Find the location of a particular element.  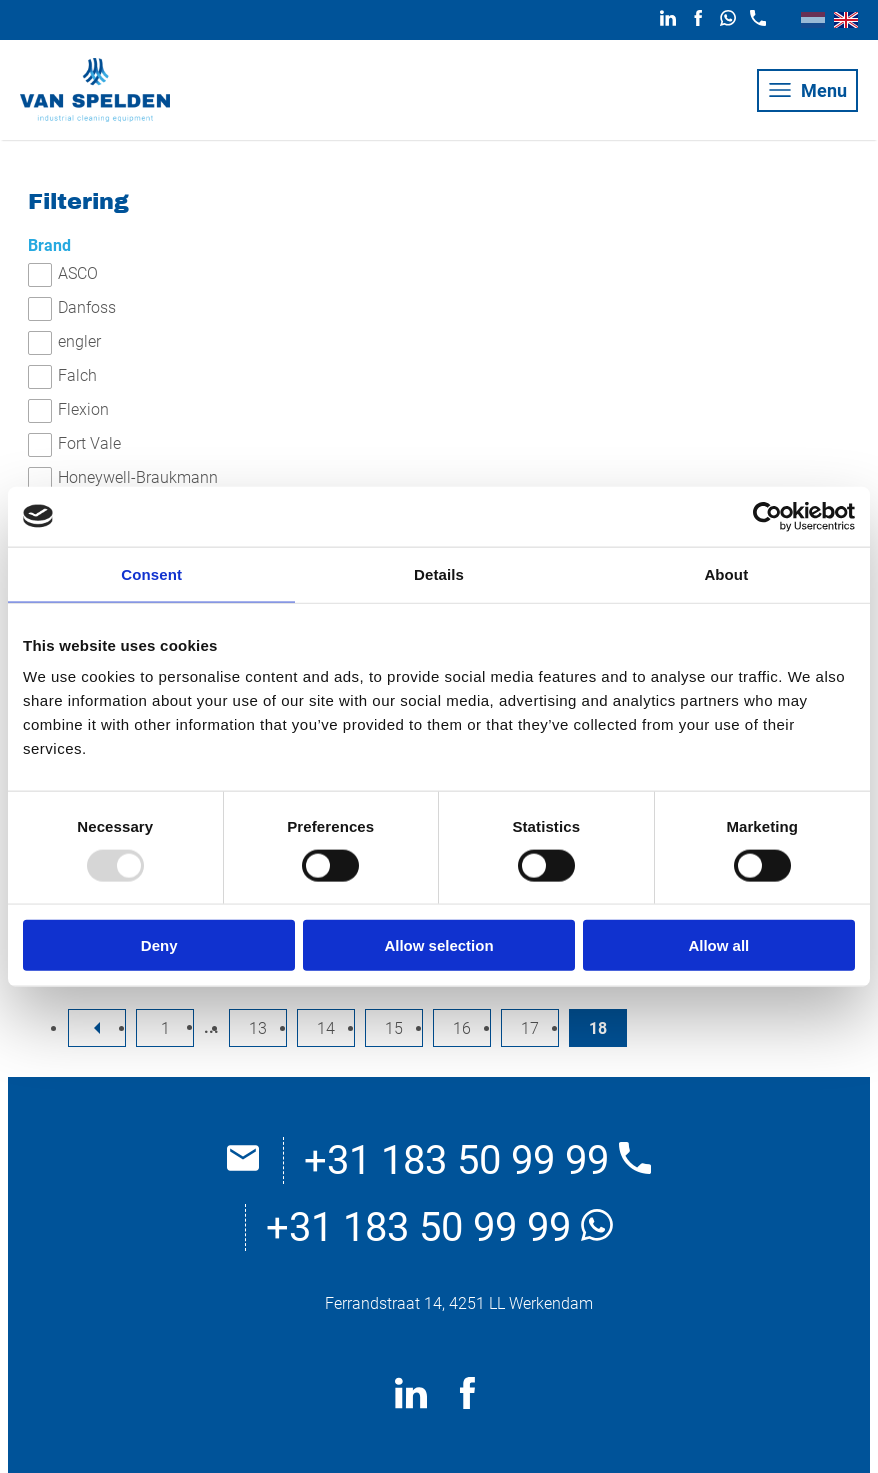

[Usercentrics Cookiebot - opens in a new window] is located at coordinates (767, 516).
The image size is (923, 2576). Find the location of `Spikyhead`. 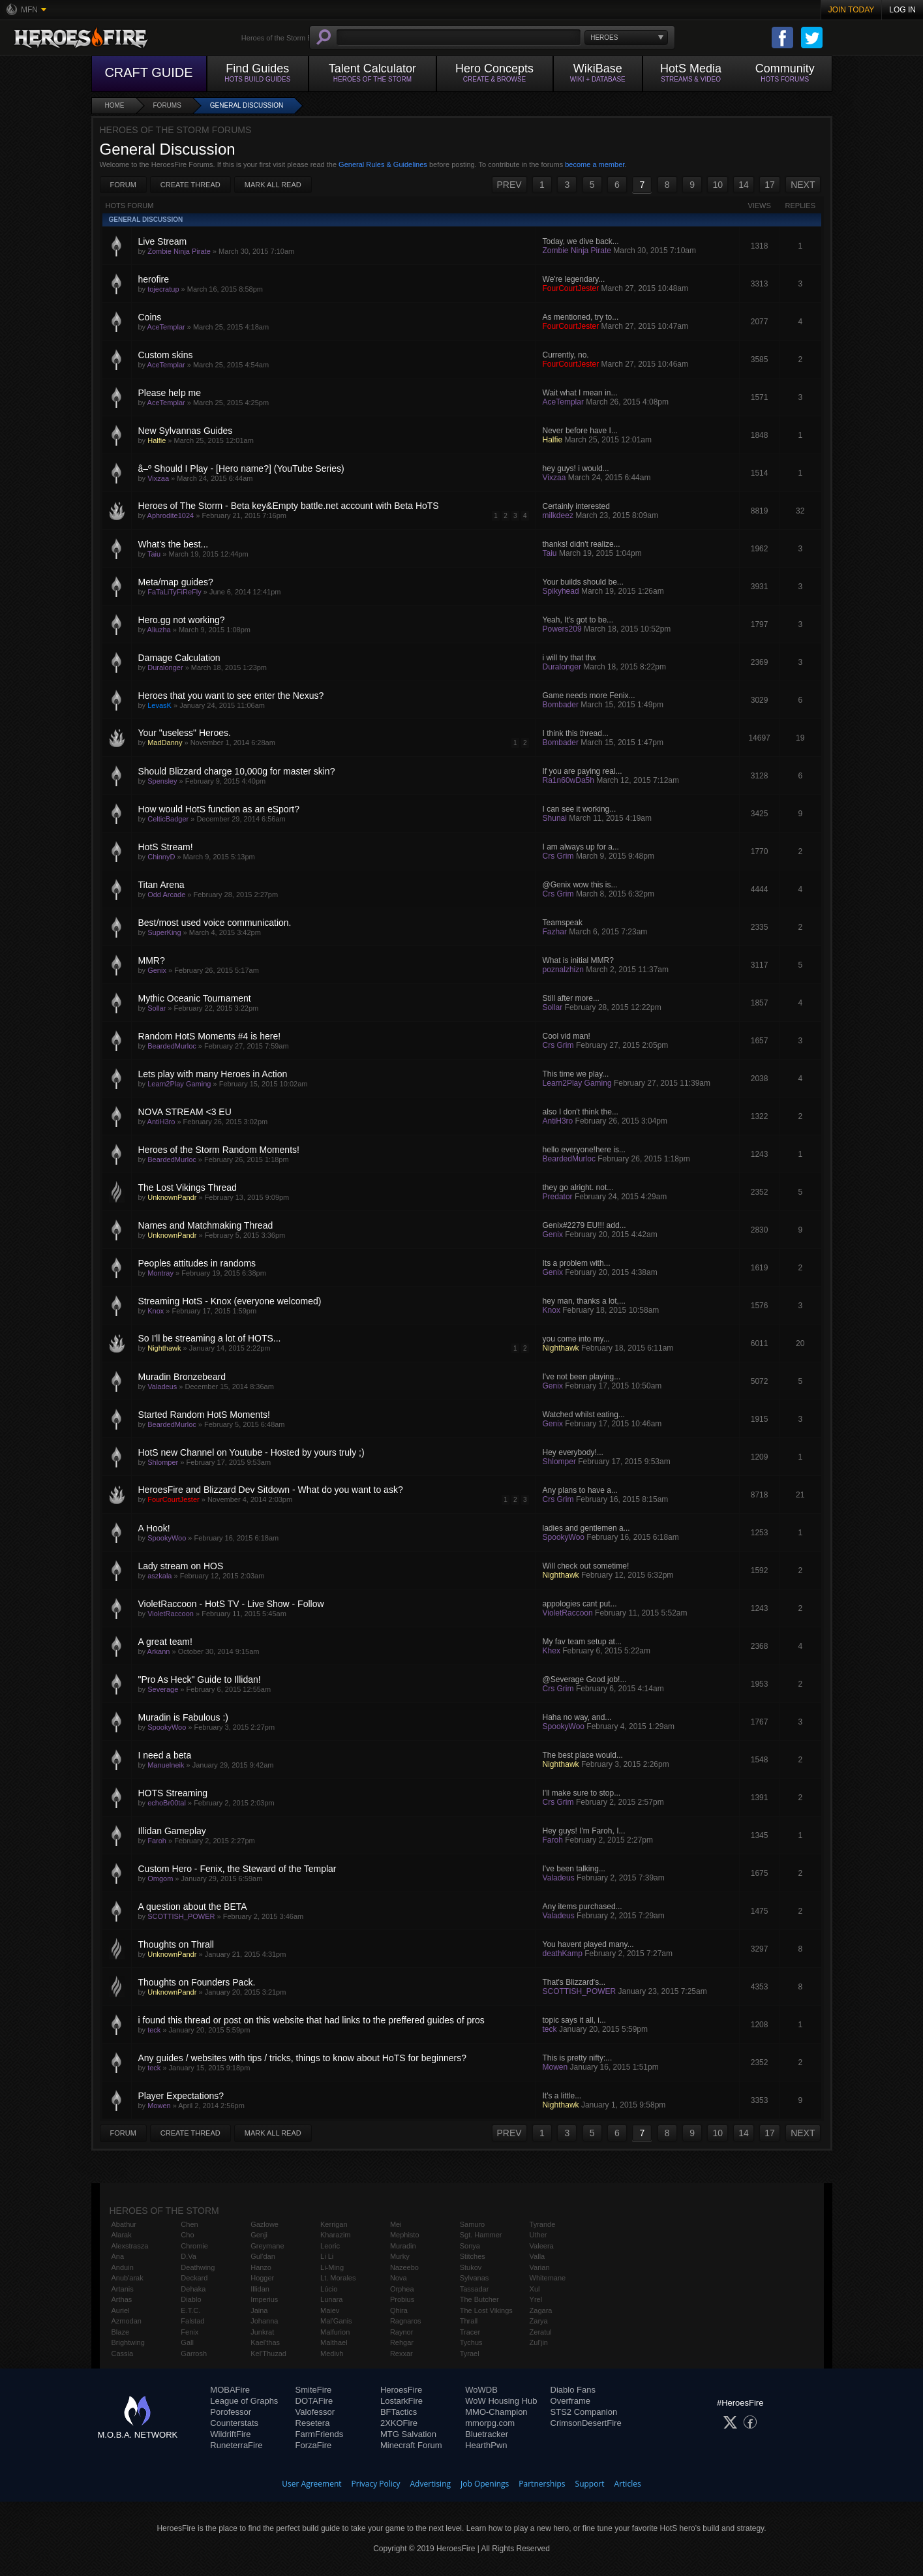

Spikyhead is located at coordinates (561, 591).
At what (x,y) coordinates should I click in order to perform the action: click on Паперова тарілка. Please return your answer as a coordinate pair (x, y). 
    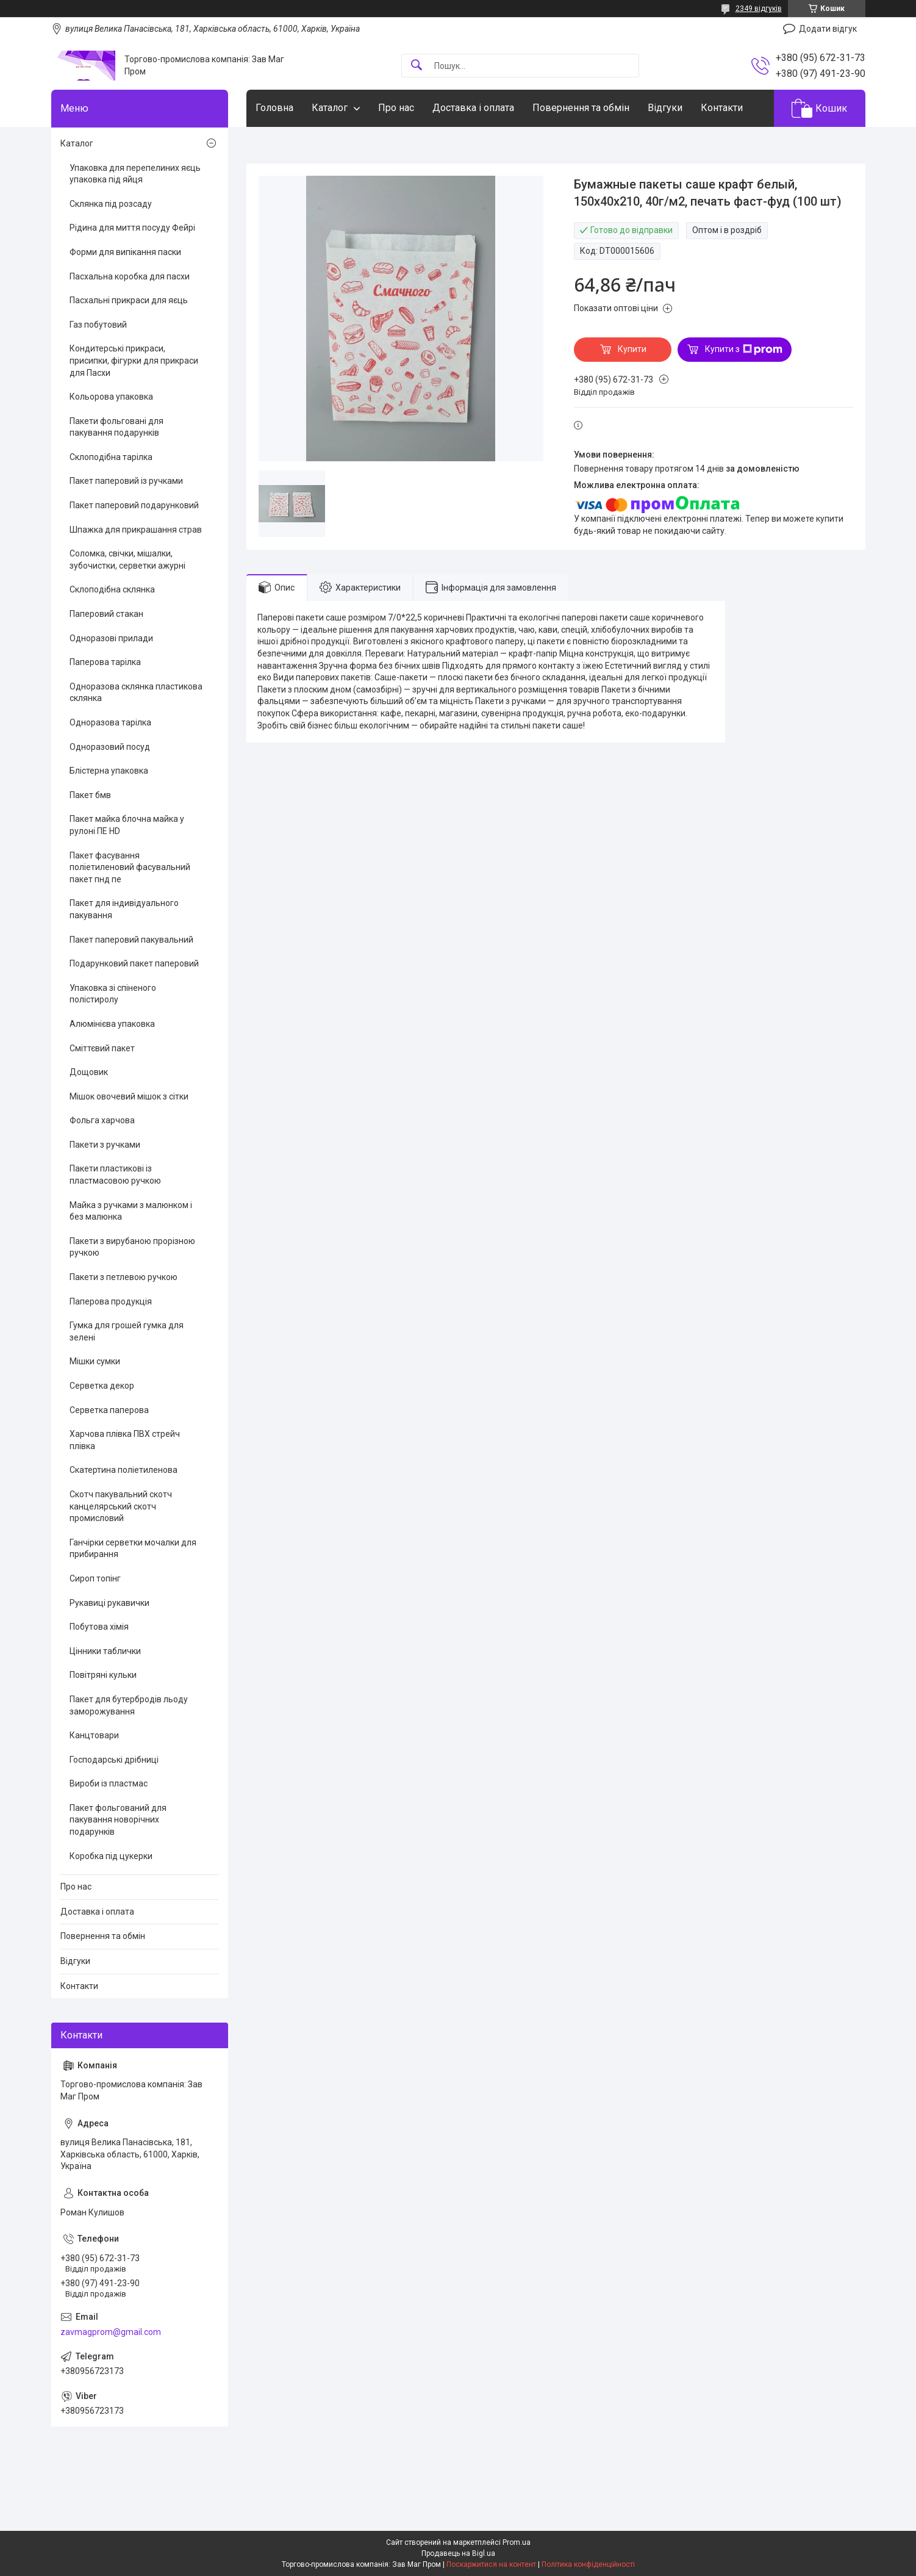
    Looking at the image, I should click on (105, 662).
----------
> _Problem statement_: Repeat the preceding records exactly but drop the images.

> _Written response_:
Find the location of a particular element.  

[Usercentrics Cookiebot - opens in a new window] is located at coordinates (767, 516).
The image size is (923, 2576). Find the location of `Spikyhead`. 

Spikyhead is located at coordinates (561, 591).
At what (x,y) coordinates should I click in order to perform the action: click on Паперова тарілка. Please return your answer as a coordinate pair (x, y). 
    Looking at the image, I should click on (105, 662).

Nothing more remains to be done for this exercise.